◆ **What to do**:
From the data below, copy each line that includes the word "seulement".

◆ **Extracted data**:
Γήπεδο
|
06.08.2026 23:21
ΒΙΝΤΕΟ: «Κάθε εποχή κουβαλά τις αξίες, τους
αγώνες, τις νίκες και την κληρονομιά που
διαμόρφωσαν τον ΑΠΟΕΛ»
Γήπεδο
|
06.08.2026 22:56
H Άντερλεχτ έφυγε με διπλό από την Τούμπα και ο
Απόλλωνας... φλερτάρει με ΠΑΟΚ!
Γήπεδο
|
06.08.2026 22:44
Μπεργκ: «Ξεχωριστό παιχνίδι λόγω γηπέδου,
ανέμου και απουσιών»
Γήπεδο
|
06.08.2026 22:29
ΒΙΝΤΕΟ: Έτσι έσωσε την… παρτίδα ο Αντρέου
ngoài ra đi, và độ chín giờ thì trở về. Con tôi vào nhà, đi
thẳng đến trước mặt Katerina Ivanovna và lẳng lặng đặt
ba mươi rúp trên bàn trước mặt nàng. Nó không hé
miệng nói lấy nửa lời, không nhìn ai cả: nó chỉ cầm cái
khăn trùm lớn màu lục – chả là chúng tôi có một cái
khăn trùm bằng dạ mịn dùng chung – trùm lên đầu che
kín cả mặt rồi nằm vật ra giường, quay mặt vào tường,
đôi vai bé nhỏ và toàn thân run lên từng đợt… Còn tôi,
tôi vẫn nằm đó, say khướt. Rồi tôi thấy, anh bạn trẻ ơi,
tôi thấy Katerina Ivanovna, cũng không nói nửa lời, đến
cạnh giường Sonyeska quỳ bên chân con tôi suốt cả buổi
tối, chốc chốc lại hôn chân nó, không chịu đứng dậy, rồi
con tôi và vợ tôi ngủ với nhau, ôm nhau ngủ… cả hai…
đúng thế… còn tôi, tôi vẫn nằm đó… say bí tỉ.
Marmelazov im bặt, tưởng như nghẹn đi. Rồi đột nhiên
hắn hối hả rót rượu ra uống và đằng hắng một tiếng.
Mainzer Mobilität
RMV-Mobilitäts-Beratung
--
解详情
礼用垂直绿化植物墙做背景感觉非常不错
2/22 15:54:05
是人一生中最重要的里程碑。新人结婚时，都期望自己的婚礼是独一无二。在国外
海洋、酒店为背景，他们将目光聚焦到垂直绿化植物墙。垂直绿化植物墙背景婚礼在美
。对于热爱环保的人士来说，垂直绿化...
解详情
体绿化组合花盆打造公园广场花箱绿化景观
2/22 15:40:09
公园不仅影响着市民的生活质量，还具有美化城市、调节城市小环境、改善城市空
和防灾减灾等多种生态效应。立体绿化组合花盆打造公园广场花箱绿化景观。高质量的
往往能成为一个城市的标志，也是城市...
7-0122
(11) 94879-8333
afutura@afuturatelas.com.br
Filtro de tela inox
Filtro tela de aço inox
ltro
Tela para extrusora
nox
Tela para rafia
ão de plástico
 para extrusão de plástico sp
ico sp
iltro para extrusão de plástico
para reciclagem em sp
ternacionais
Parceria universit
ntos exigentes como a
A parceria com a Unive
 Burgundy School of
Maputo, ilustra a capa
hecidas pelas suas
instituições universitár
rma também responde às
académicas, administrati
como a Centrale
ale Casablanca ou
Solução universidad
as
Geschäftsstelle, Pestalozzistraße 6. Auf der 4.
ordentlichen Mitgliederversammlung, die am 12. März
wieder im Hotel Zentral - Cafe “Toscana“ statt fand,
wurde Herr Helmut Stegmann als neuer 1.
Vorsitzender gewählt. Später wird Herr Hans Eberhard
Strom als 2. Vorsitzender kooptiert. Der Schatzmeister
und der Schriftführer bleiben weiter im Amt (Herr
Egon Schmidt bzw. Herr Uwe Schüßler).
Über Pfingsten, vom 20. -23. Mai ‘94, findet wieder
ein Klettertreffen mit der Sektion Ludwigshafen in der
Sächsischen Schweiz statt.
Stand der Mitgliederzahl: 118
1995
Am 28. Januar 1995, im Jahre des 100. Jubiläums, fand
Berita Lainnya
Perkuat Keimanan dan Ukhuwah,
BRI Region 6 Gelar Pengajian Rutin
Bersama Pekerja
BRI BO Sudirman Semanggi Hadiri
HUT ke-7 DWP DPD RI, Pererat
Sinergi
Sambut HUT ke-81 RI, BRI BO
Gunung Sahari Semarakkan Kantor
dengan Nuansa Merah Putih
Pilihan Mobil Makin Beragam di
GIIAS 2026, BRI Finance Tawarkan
---
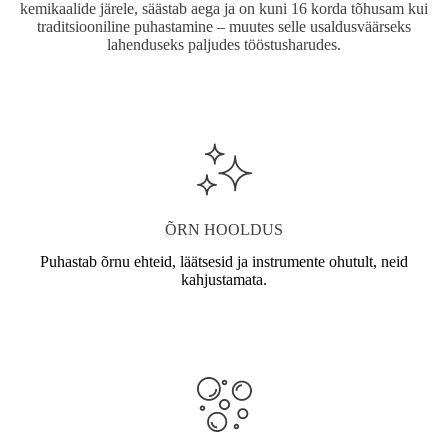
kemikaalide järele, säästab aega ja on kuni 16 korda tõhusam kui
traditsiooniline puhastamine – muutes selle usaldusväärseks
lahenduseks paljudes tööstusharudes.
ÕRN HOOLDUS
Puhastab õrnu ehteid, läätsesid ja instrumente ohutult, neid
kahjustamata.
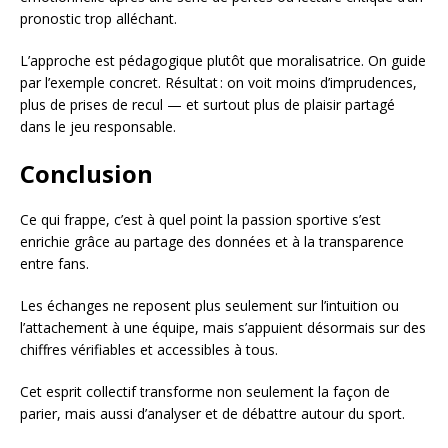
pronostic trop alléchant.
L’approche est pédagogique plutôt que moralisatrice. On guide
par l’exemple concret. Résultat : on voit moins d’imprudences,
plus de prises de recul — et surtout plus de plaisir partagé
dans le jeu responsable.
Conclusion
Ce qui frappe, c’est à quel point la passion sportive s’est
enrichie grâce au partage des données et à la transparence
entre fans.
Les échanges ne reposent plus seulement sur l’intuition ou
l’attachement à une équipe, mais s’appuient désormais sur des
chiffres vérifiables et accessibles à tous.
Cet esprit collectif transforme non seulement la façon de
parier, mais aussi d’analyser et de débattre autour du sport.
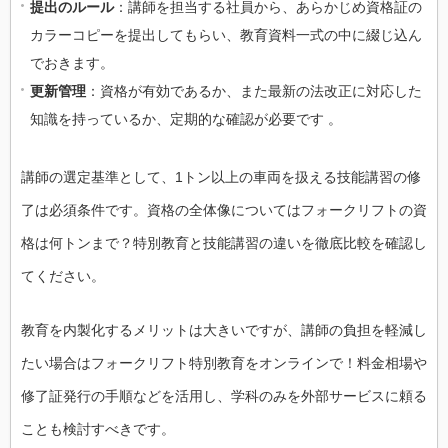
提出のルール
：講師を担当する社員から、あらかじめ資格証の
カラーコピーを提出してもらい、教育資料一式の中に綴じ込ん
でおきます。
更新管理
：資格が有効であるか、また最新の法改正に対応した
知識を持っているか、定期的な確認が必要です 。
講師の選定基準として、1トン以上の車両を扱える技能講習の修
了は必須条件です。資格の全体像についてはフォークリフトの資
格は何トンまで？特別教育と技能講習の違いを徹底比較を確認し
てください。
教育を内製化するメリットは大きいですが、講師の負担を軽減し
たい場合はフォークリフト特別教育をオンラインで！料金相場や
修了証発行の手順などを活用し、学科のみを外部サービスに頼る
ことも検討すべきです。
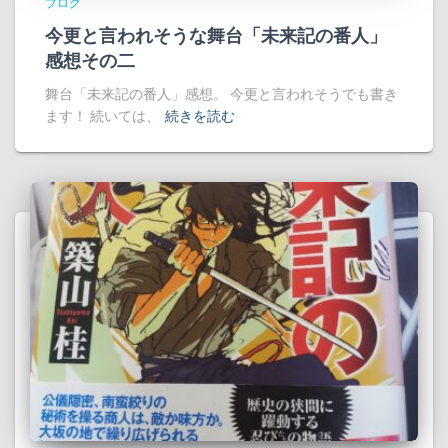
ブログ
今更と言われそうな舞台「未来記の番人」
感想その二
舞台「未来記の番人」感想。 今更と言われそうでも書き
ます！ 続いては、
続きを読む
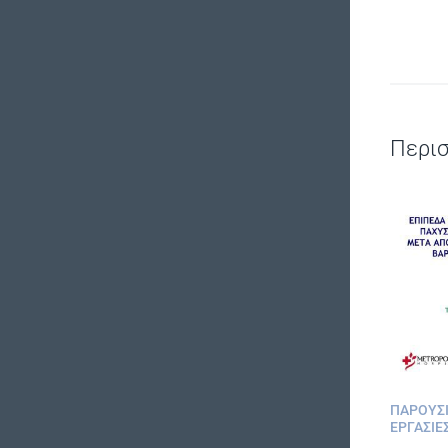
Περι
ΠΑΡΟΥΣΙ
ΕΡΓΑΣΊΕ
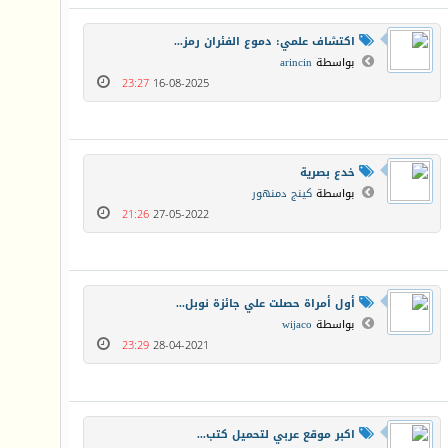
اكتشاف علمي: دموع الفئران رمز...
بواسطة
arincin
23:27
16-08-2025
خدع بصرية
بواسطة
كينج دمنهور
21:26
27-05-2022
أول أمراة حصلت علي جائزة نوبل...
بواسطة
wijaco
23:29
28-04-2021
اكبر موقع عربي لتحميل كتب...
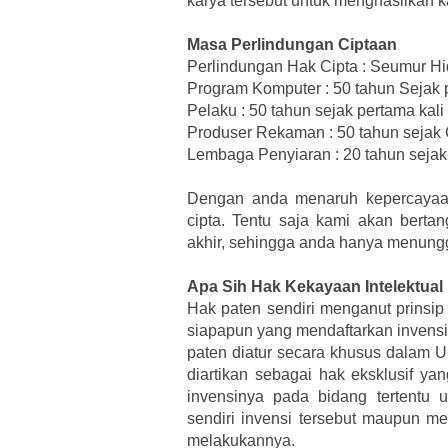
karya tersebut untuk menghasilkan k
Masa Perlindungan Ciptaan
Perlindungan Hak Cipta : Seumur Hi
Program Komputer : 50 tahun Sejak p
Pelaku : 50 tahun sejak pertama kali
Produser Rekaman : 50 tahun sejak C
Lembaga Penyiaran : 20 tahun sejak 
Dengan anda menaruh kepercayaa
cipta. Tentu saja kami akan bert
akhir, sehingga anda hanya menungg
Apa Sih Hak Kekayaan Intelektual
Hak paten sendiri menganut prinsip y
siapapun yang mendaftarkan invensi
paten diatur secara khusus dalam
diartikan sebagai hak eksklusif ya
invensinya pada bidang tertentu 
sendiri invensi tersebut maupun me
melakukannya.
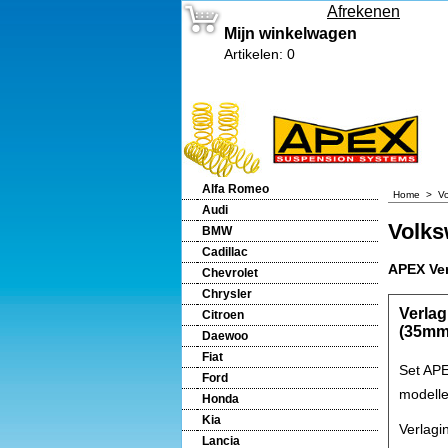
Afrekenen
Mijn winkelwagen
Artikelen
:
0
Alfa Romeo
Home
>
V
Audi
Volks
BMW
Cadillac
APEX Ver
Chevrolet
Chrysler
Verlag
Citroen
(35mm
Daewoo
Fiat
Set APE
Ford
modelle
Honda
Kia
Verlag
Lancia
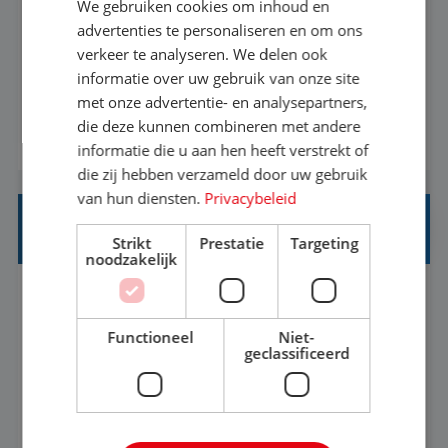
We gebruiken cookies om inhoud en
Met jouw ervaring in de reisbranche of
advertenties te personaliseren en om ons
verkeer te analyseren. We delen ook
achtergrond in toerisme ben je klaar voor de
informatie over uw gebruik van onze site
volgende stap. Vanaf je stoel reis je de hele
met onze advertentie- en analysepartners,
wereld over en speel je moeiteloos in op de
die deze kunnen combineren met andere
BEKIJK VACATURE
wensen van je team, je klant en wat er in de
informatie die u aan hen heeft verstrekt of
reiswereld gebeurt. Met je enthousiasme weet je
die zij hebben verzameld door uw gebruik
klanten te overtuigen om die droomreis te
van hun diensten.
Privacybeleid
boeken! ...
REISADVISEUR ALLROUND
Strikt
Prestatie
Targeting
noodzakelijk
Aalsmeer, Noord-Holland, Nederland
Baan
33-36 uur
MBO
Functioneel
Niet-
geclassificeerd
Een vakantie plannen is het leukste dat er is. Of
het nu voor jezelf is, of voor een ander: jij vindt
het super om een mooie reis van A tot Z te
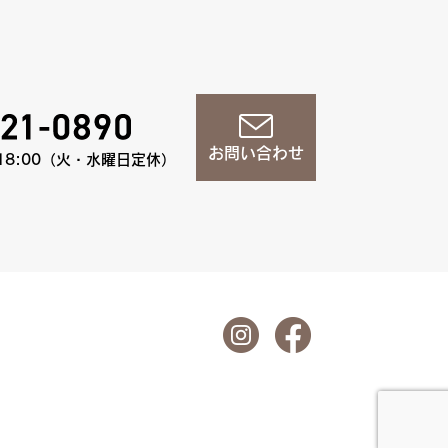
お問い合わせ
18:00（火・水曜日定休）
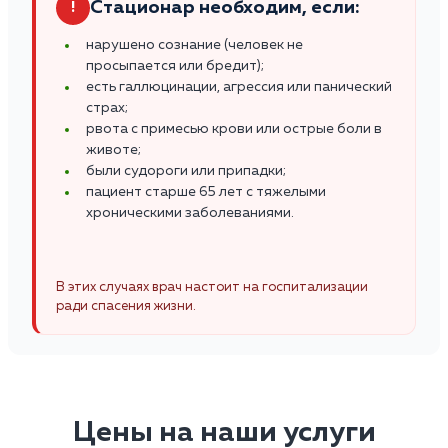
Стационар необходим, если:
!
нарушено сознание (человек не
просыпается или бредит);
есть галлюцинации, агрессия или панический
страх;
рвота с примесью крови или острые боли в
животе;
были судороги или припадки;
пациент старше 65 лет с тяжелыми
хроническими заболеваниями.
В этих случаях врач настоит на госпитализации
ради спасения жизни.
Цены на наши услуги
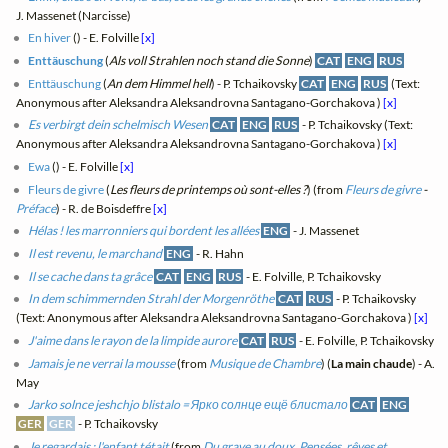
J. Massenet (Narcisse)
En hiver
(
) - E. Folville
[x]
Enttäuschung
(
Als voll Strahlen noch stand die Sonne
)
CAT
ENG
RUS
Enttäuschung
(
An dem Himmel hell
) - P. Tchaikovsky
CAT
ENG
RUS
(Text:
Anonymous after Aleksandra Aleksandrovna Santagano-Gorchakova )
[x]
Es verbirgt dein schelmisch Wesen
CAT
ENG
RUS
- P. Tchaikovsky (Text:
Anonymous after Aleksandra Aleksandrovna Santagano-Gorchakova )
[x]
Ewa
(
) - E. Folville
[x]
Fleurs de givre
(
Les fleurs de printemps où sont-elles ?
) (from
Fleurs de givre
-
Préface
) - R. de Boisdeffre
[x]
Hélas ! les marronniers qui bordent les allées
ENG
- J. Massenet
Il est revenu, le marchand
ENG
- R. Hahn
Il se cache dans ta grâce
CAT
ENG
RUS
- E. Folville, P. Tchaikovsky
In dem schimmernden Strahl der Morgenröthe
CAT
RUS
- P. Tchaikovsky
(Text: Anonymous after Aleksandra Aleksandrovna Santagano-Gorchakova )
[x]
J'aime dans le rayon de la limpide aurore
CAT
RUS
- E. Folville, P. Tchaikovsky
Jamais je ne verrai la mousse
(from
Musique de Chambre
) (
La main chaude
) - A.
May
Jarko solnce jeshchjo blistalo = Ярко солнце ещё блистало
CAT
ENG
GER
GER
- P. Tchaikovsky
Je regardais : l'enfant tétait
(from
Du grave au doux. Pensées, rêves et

◆ **Reply**:
Les échanges ne reposent plus seulement sur l’intuition ou
Cet esprit collectif transforme non seulement la façon de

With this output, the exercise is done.